According to Microsoft, the ban is counter-productive for US economic growth, as it "creates a significant burden on US companies". For instance, having employees who are now unable to travel for business reasons has disrupted companies and been a costly exercise in terms of cancelling meetings and changing travel plans.

Smith argued that the security process for all non-immigrant visa holders is already extensive enough -- including being subject to an FBI fingerprint and name check; US VISIT's Automated Biometric Identification System fingerprint information; homeland security's Traveler Enforcement Compliance Program (TECS) name check; and National Crime Information Center information.

Non-immigrant visa applicants' biometric data is also inserted into the Consular Consolidated Database, which is linked to the Consular Lookout and Support System Database; homeland security's Automated Biometric Identification System; FBI's Integrated Automated Fingerprint Identification System; the National Crime Information Center data; the Terrorist Screening Center; homeland security's TECS; and homeland security's Arrival Departure Information System.

Entry to the US should also be granted to new visa holders in order to commence working at a company sponsoring them for employment under E-Verify, Microsoft said.

Microsoft's request to Kelly and Tillerson follows reports that it was working alongside tech rivals Apple, Facebook, Alphabet, and Uber on a letter opposing the travel ban.

According to a report by Recode, the draft of the letter saw the companies proclaim that "as entrepreneurs and business leaders, our ability to grow our companies and create jobs depends on the contributions of immigrants from all backgrounds."

"In a global economy, it is critical that we continue to attract the best and brightest from around the world," they reportedly wrote.

"We are committed to helping your administration identify approaches for thorough screening without a blanket suspension of admissions ... while security and vetting procedures can and should always be subject to continuous evaluation and improvement, a blanket suspension is not the right approach."

Earlier this week, Linux, Red Hat, IBM, Cloud Foundry Foundation, Canonical, and Ubuntu also opposed the immigration ban, saying that the open-source industry is reliant on the open exchange of ideas across the globe.

"Red Hat and our global economy benefit from immigration laws that both seek to protect the public and recognize that we have diverse backgrounds," Red Hat CEO Jim Whitehurst said in a blog post.

"We are looking carefully at Friday's US executive order on immigration and how it will be implemented. From what we see so far, we are concerned that the changes are inconsistent with Red Hat's values, including diversity.

"Red Hat is strong because of the thousands of diverse voices that comprise our company. Our continued work to advance the technology industry depends greatly on our ability to attract the best and brightest talent from around the world."

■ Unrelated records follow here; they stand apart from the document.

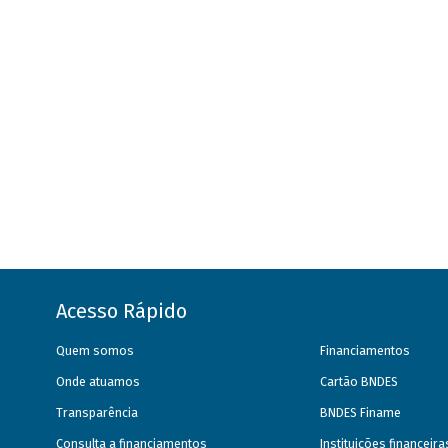
Acesso Rápido
Quem somos
Financiamentos
Onde atuamos
Cartão BNDES
Transparência
BNDES Finame
Consulta a financiamentos
Instituições financeir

Linux executive director Jim Zemlin added that the immigration restrictions are "antithetical to the values of openness and community that have enabled open source to succeed".

Meanwhile, Amazon CEO Jeff Bezos is reportedly throwing his company's support behind Washington Attorney General Bob Ferguson's lawsuit against the travel ban.

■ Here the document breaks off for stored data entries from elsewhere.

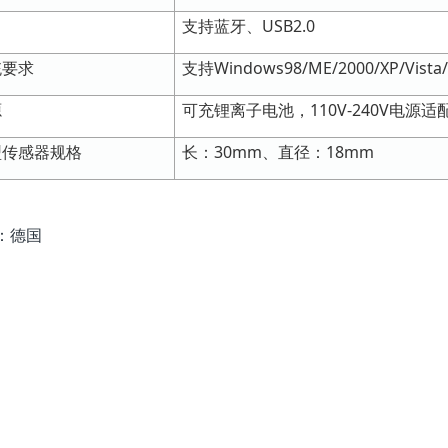
口
支持蓝牙、USB2.0
统要求
支持Windows98/ME/2000/XP/Vista
源
可充锂离子电池，110V-240V电源适
型传感器规格
长：30mm、直径：18mm
：德国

Uber CEO Travis Kalanick has also responded to mounting pressure from widespread opposition to the immigration policy by removing himself from the Trump administration's economic advisory panel, saying his presence was "misinterpreted".

"Joining the group was not meant to be an endorsement of the president or his agenda, but unfortunately it has been misinterpreted to be exactly that," Kalanick said.

"There are many ways we will continue to advocate for just change on immigration, but staying on the council was going to get in the way of that.

"The executive order is hurting many people in communities all across America.

"Families are being separated, people are stranded overseas, and there's a growing fear the US is no longer a place that welcomes immigrants."

Those remaining on the economic advisory group include Tesla CEO Elon Musk, IBM CEO Ginni Rometty, Disney CEO Bob Iger, Pepsi CEO Indra Nooyi, and General Motors CEO Mary Barra.